I. N. Goronzy1, J. E. Juarez Casillas2, T. C. Wu3, B. K. Neilsen3, J. Hack2, A. S. Chumpitaz Lavalle2, C. Felix2, J. Goldman4, E. Garon4, A. Lee3, J. M. Lee5, J. Yanagawa5, D. Moghanaki2, A. Raldow3, M. L. Steinberg3, D. Schaue2, P. Lee6, and J. Deng3; 1David Geffen School of Medicine, University of California, Los Angeles, Los Angeles, CA, 2Department of Radiation Oncology, University of California Los Angeles, Los Angeles, CA, 3Department of Radiation Oncology, University of California, Los Angeles, Los Angeles, CA, 4Department of Medicine, Division of Hematology and Oncology, University of California, Los Angeles, Los Angeles, CA, 5Department of Surgery, Division of Thoracic Surgery, University of California, Los Angeles, Los Angeles, CA, 6Department of Radiation Oncology, Lennar Foundation Comprehensive Cancer Center, City of Hope National Medical Center, Irvine, CA
Purpose/Objective(s): Conventionally fractionated chemoradiation (CRT) is key in the treatment of locally advanced, unresectable non-small cell lung cancer (LA-NSCLC). Consolidation with durvalumab significantly improves survival, underscoring T cell importance. Hypofractionated radiation can also enhance systemic immunity, suggesting benefits beyond local control, though this has not been explored in LA-NSCLC. In an early-phase trial, patients with LA-NSCLC were treated with hypofractionated CRT with a PET-adapted stereotactic ablative radiotherapy boost (HyCRT-SABR). We investigated the longitudinal evolution of T-cell receptor (TCR) signatures with hypofractionation and its relationships to outcomes. Materials/
Methods: Data from a single-institution, nonrandomized, dose-escalated HyCRT-SABR with concurrent carboplatin/paclitaxel (pre-PACIFIC) trial for LA-NSCLC were analyzed (NCT01345851).
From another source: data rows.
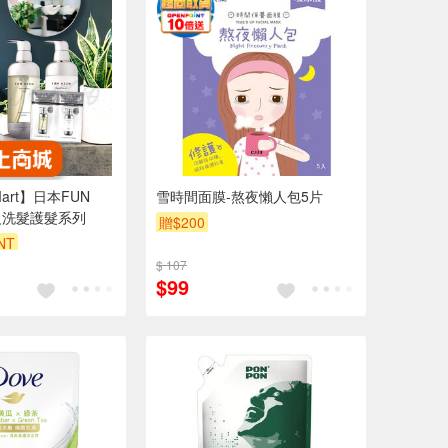
 Mart】日本FUN
雪時間面膜-熬夜懶人包5片
龍級洗髮護髮系列
贈$200
NT
$ 107
$99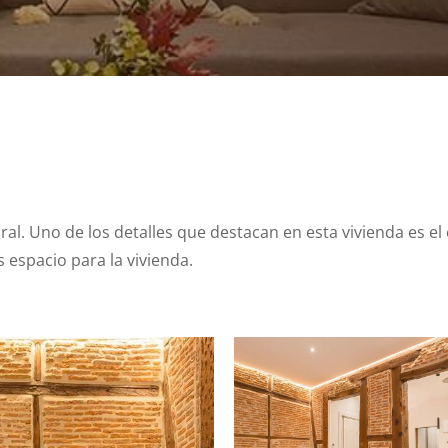
 rural. Uno de los detalles que destacan en esta vivienda es 
s espacio para la vivienda.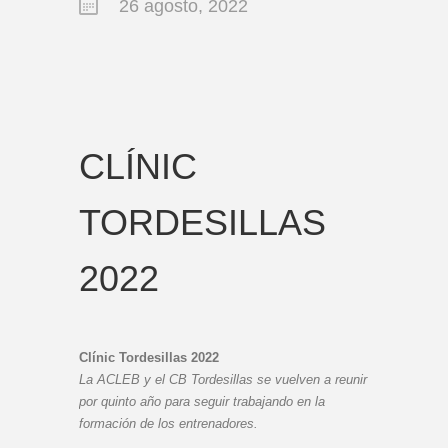
26 agosto, 2022
CLÍNIC
TORDESILLAS
2022
Clínic Tordesillas 2022
La ACLEB y el CB Tordesillas se vuelven a reunir
por quinto año para seguir trabajando en la
formación de los entrenadores.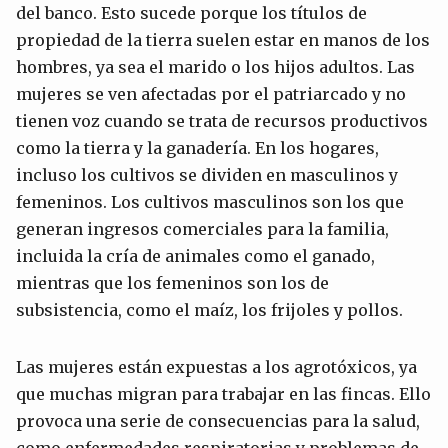
del banco. Esto sucede porque los títulos de
propiedad de la tierra suelen estar en manos de los
hombres, ya sea el marido o los hijos adultos. Las
mujeres se ven afectadas por el patriarcado y no
tienen voz cuando se trata de recursos productivos
como la tierra y la ganadería. En los hogares,
incluso los cultivos se dividen en masculinos y
femeninos. Los cultivos masculinos son los que
generan ingresos comerciales para la familia,
incluida la cría de animales como el ganado,
mientras que los femeninos son los de
subsistencia, como el maíz, los frijoles y pollos.
Las mujeres están expuestas a los agrotóxicos, ya
que muchas migran para trabajar en las fincas. Ello
provoca una serie de consecuencias para la salud,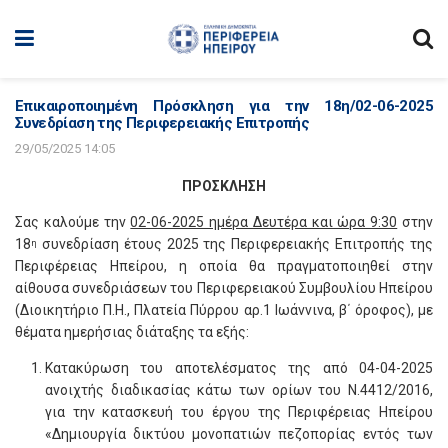
Επικαιροποιημένη Πρόσκληση για την 18η/02-06-2025
Συνεδρίαση της Περιφερειακής Επιτροπής
29/05/2025 14:05
ΠΡΟΣΚΛΗΣΗ
Σας καλούμε την
02-06-2025 ημέρα Δευτέρα και ώρα 9:30
στην
18
συνεδρίαση έτους 2025 της Περιφερειακής Επιτροπής της
η
Περιφέρειας Ηπείρου, η οποία θα πραγματοποιηθεί στην
αίθουσα συνεδριάσεων του Περιφερειακού Συμβουλίου Ηπείρου
(Διοικητήριο Π.Η., Πλατεία Πύρρου αρ.1 Ιωάννινα, β΄ όροφος), με
θέματα ημερήσιας διάταξης τα εξής:
Κατακύρωση του αποτελέσματος της από 04-04-2025
ανοιχτής διαδικασίας κάτω των ορίων του Ν.4412/2016,
για την κατασκευή του έργου της Περιφέρειας Ηπείρου
«Δημιουργία δικτύου μονοπατιών πεζοπορίας εντός των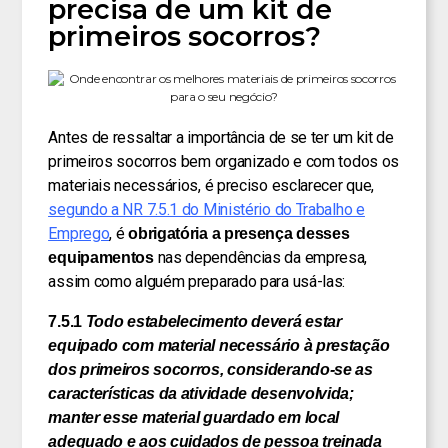
precisa de um kit de
primeiros socorros?
Antes de ressaltar a importância de se ter um kit de
primeiros socorros bem organizado e com todos os
materiais necessários, é preciso esclarecer que,
segundo a NR 7.5.1 do Ministério do Trabalho e
Emprego
, é
obrigatória a presença desses
nas dependências da empresa,
equipamentos
assim como alguém preparado para usá-las:
7.5.1
Todo estabelecimento deverá estar
equipado com material necessário à prestação
dos primeiros socorros, considerando-se as
características da atividade desenvolvida;
manter esse material guardado em local
adequado e aos cuidados de pessoa treinada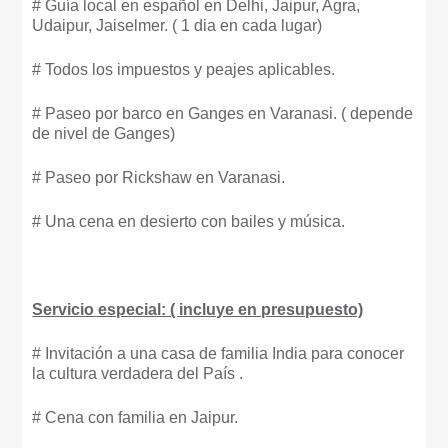
# Guía local en español en Delhi, Jaipur, Agra,
Udaipur, Jaiselmer. ( 1 dia en cada lugar)
# Todos los impuestos y peajes aplicables.
# Paseo por barco en Ganges en Varanasi. ( depende
de nivel de Ganges)
# Paseo por Rickshaw en Varanasi.
# Una cena en desierto con bailes y música.
Servicio especial: ( incluye en presupuesto)
# Invitación a una casa de familia India para conocer
la cultura verdadera del País .
# Cena con familia en Jaipur.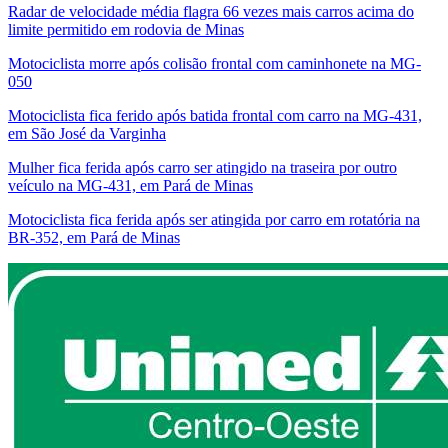
Radar de velocidade média flagra 66 vezes mais carros acima do
limite permitido em rodovia de Minas
Motociclista morre após colisão frontal com caminhonete na MG-
050
Motociclista fica ferido após batida frontal com carro na MG-431,
em São José da Varginha
Mulher fica ferida após carro ser atingido na traseira por outro
veículo na MG-431, em Pará de Minas
Motociclista fica ferida após ser atingida por carro em rotatória na
BR-352, em Pará de Minas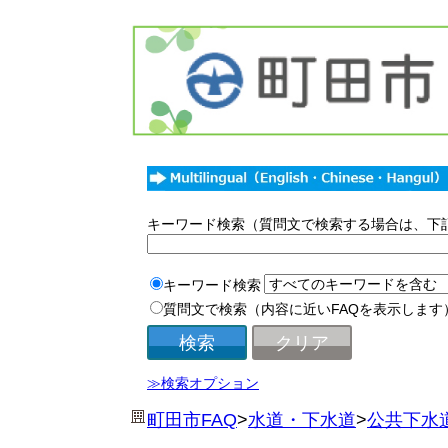
キーワード検索（質問文で検索する場合は、下
キーワード検索
質問文で検索（内容に近いFAQを表示します
≫検索オプション
町田市FAQ
>
水道・下水道
>
公共下水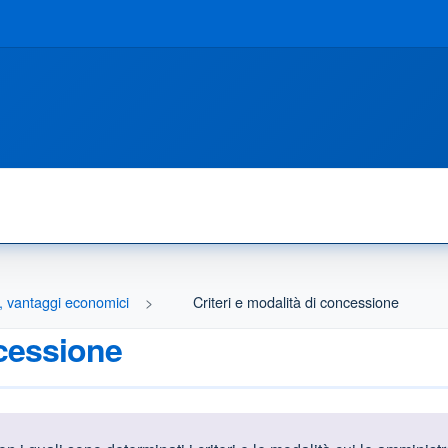
i, vantaggi economici
Criteri e modalità di concessione
ncessione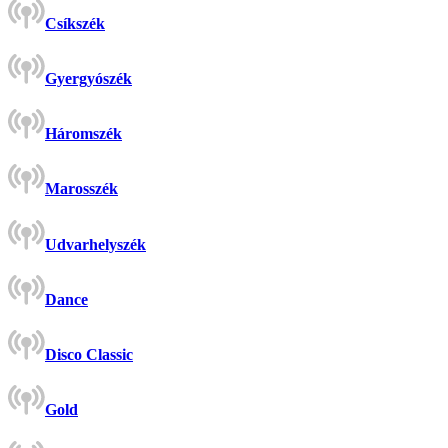
Csíkszék
Gyergyószék
Háromszék
Marosszék
Udvarhelyszék
Dance
Disco Classic
Gold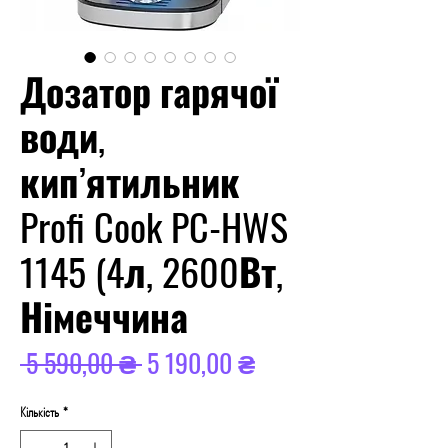
Дозатор гарячої
води,
кип’ятильник
Profi Cook PC-HWS
1145 (4л, 2600Вт,
Німеччина
Звичайна
За
 5 590,00 ₴ 
5 190,00 ₴
ціна
розпродажем
Кількість
*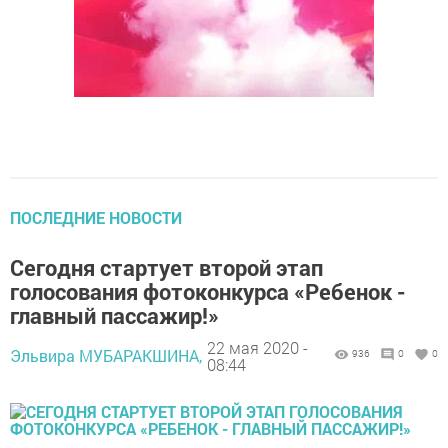
ПОСЛЕДНИЕ НОВОСТИ
Сегодня стартует второй этап
голосования фотоконкурса «Ребенок -
главный пассажир!»
22 мая 2020 -
Эльвира МУБАРАКШИНА,
936
0
0
08:44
Patients received an initial 40 Gy in 10 fractions followed by a PET-adapted SABR boost of 25 Gy (low), 30 Gy (int), or 35 Gy (high) in 5 fractions to residual PET-avid disease. Blood was collected at baseline, after 40 Gy, and 3-months after treatment for T cell receptor (TCR) beta chain sequencing (from a technology company). Associations between clinical features (stage, histology, mutations, smoking history, SABR boost) and TCR diversity metrics (Simpson’s D, max productive frequency, Pielou evenness) with overall survival (OS), regional, or distant control were modeled using mutual information (MI), a quantitative measure of dependence in which higher relative rank indicates more predictive features. Results: 28 patients (median [range] age, 70 (51-88) years; 57% male; 14% with stage II, 86% with stage III) were enrolled. There were no significant differences in toxicity, OS, PFS, or LC between SABR cohorts. TCR analysis was done for 17 patients (low, n= 6; int, n=9; high, n=1). For known prognostic clinical features, MI confirmed N/group stage and histology as the high scoring features for regional or distant control and N stage as the highest scoring for OS. SABR cohort was the low ranking, consistent with similar group outcomes. For exploratory features, MI identified TCR metrics at all timepoints as predictive. For regional or distant control, TCR metrics post 3-months outranked clinical features and metrics at baseline were of similar predictive rank as T stage, mutation status, and smoking history. For OS, TCR metrics after 40 Gy outranked all clinical features except N stage. Conclusion: Our findings illustrate that TCR metrics of patients with LA-NSCLC from baseline to 3-months after hypofractionated CRT are potential predictors for overall survival and tumor control, equivalent to known prognostic clinical features. These findings may have implications for applying a hypofractionated CRT approach in the era of adjuvant durvalumab to amplify T-cell function.